I hope I can convey what I want to know well enough. I have never ridden an e-mtb (or any e-bike). But to those who have, I'd like to get a general idea of how much assistance is required on an e-mtb to achieve the same speed as a standard unassisted mtb.

Regarding the type of e-mtb, I think I'm talking about Class-1 mid-drive e-mtbs such as the Trek Power Fly.

I believe the Power Fly has a 250W Bosche motor with 4 modes. Econ mode provides 50% assistance, Tour mode provides 120% assistance, Sport mode provides 210% assistance, and Turbo mode provides 300% assistance. What I'd like to get a general idea of is the percentage of assistance you'd need on an e-mtb to make it as fast as a standard mtb. For example, would 20% assistance make it equal to a standard mtb, or 50%, or 80 or 150%...?


----------



## Le Duke (Mar 23, 2009)

That’s going to depend on how much you weigh, how much a non-e-bike weighs, and how much power you produce for a given length of time. 
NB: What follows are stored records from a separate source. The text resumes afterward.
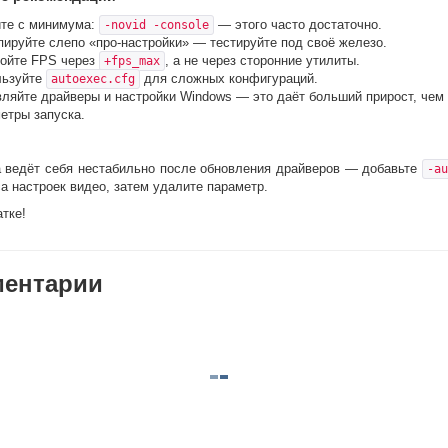
те с минимума:
— этого часто достаточно.
-novid -console
пируйте слепо «про-настройки» — тестируйте под своё железо.
ойте FPS через
, а не через сторонние утилиты.
+fps_max
льзуйте
для сложных конфигураций.
autoexec.cfg
ляйте драйверы и настройки Windows — это даёт больший прирост, чем
етры запуска.
а ведёт себя нестабильно после обновления драйверов — добавьте
-au
а настроек видео, затем удалите параметр.
атке!
ентарии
Sent from my iPhone using Tapatalk


----------



## BobBracket (Jun 6, 2018)

Le Duke said:


> That's going to depend on how much you weigh, how much a non-e-bike weighs, and how much power you produce for a given length of time.
> 
> Sent from my iPhone using Tapatalk


Regarding rider weight, maybe I'm wrong but I thought it wouldn't matter as the rider is the same weight on the e-mtb as on the standard. If it does matter, just say an average weight of 80 kg. With rider power output, we're assuming same rider is producing the same power output/watts on each bike, 200 W for example.
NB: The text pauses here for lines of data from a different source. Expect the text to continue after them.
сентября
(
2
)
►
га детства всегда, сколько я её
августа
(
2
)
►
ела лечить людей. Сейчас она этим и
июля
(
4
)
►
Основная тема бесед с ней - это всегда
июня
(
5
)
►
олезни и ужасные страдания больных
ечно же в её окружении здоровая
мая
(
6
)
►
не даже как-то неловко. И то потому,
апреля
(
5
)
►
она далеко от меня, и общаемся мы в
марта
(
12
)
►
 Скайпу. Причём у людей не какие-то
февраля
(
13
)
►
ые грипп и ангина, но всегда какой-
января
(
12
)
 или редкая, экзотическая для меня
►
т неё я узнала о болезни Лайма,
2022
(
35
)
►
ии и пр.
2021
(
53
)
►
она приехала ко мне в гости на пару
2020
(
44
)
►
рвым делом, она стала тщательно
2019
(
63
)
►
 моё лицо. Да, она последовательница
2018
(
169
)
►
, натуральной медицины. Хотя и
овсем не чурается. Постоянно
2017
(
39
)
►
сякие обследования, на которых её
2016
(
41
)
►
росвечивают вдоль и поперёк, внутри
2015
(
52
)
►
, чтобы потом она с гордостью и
Regarding how much the bikes weight, just go on general averages such as two trail bikes with a 50lb e-mtb and 14 lb mtb (EDIT: I meant 31 lb mtb/14 kg), both bikes being of similar type such as two FS trail bikes with similar spec. and suspension travel.


----------



## Le Duke (Mar 23, 2009)

BobBracket said:


> Regarding rider weight, maybe I'm wrong but I thought it wouldn't matter as the rider is the same weight on the e-mtb as on the standard. If it does matter, just say an average weight of 80 kg. I would also have thought the same principle applies with power output, same rider power output/watts on each bike.
> 
> Regarding how much the bikes weight, just go on general averages such as 50lb e-mtb and 14 lb mtb, with both bikes being of similar type such as two FS trail bikes with similar spec. and suspension travel.


Well, no.

The basic math works out such that climbing speed on a bicycle has a nearly linear relationship to watts per kilogram of mass (rider + bike). Particularly at typical mountain bike speeds.

Meaning, if you are producing 2.5w/kg and going 5mph on a certain grade, doubling your power output to 5w/kg will result in you going 10mph up that same climb.
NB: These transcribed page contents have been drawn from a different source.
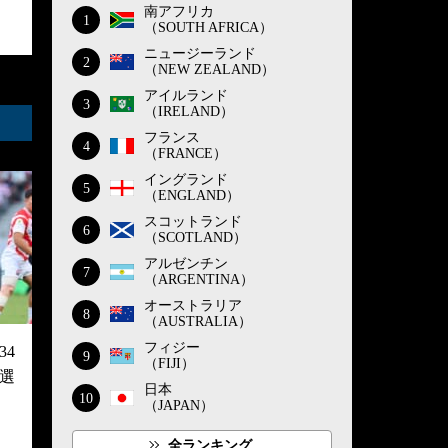
南アフリカ
1
（SOUTH AFRICA）
ニュージーランド
2
（NEW ZEALAND）
アイルランド
3
（IRELAND）
フランス
4
（FRANCE）
イングランド
5
（ENGLAND）
スコットランド
6
（SCOTLAND）
アルゼンチン
7
（ARGENTINA）
オーストラリア
8
（AUSTRALIA）
フィジー
4
9
（FIJI）
選
日本
10
（JAPAN）
全ランキング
So, using your example of an 80kg rider, 22.7kg e-bike (50lbs =22.7kg) and 6.3kg mountain bike (14lbs = 6.3kg), let's do some math, using some additional inputs. Say, 200w of human propulsion.

The easy one first. 200w/(80kg+6.3kg) = 2.31w/kg.

Now, the e-bike on econ (50%) and turbo (300%) modes, respectively.

(200w+(200w*0.5))/(80kg+22.7kg) = 2.92w/kg

(200w+(200w*300))/(80kg+22.7kg) = 7.78w/kg

With an e-bike in turbo mode, you'd be climbing 3.3 times faster than a much lighter bicycle with the same human powered effort.


----------



## BobBracket (Jun 6, 2018)

Le Duke said:


> Well, no.
> 
> The basic math works out such that climbing speed on a bicycle has a nearly linear relationship to watts per kilogram of mass (rider + bike). Particularly at typical mountain bike speeds.
> 
> ...


Hang on sorry, I said 14 lb mtb? I meant kgs, 14 kg trail mtb. There are no 14 lb fs trail bikes. I'm Australian and am trying to convert between kg and lbs as I know most on here are from the US, but I'm getting it twisted. Well that throws that throws your math off by a long way I suppose.


----------



## BobBracket (Jun 6, 2018)

Actually it's not that much different with the adjusted bike weight. So adjusting the math of the first equation for the standard mtb, it's 2.13 instead of 2.31.

Using the other equation for the e-mtb, I figure that for the e-mtb to be going at the same speed as the standard mtb with the same rider power output, the e-mtb needs to be using 10% assistance. Really, that's very little until the e-mtb is equal with a standard one.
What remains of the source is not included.